Update on changes to the employer’s duty to prevent sexual harassment in the workplace
When is the change happening and what does it mean for members?
From 26 October 2024 all employers will be under a statutory duty to take reasonable steps to prevent sexual harassment in the workplace. If employers fail to do so:
- The Equality and Human Right Commission will be able to take enforcement steps against the employer
- Employment tribunals will have the power, where a claim for sexual harassment is successful, to increase compensation awarded to the claimant by making an uplift of up to 25%.
This will place a positive obligation on employers to prevent sexual harassment and is likely to raise the standards that employment tribunals expect from employers.
Employers need to act now
Although this change in the law does not come into effect until Autumn 2024 employers need to prepare now.

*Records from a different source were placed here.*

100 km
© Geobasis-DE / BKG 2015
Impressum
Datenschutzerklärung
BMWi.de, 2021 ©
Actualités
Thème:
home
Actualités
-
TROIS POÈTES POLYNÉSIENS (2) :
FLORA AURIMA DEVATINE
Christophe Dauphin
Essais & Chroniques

The AOP recommends that employers:
- Review and update existing policies
- Provide regular diversity training to staff
- Look at what else can be done to be more inclusive eg using inclusive language.
For more information see tackling racism, discrimination and harassment at work.

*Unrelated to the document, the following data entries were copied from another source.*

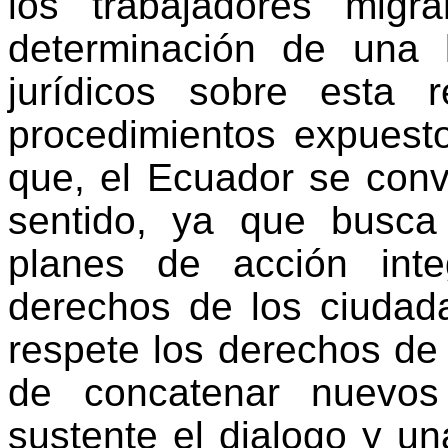
los trabajadores mig
determinación de una 
jurídicos sobre esta
procedimientos expuest
que, el Ecuador se conv
sentido, ya que busca 
planes de acción inte
derechos de los ciudad
respete los derechos de 
de concatenar nuevos
sustente el dialogo y u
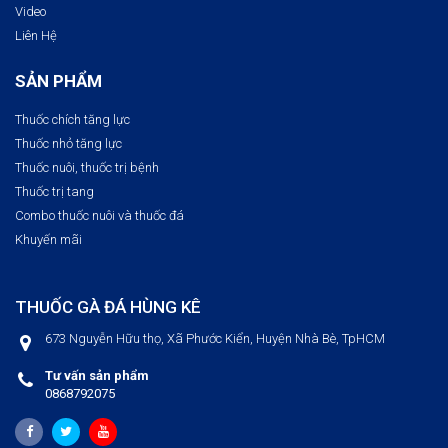
Video
Liên Hệ
SẢN PHẨM
Thuốc chích tăng lực
Thuốc nhỏ tăng lực
Thuốc nuôi, thuốc trị bệnh​
Thuốc trị tang
Combo thuốc nuôi và thuốc đá
Khuyến mãi
THUỐC GÀ ĐÁ HÙNG KÊ
673 Nguyễn Hữu thọ, Xã Phước Kiển, Huyện Nhà Bè, TpHCM
Tư vấn sản phẩm
0868792075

The AOP encourages a zero tolerance policy towards any form of harassment or discrimination, whether from colleagues or third parties. As well as being responsible for how your employees behave during the course of their employment, you should take steps to protect your staff from harassment from third parties as well.
Employers may be liable if they, for example, fail to deal with a complaint from a member of staff of harassment by a patient or contractor.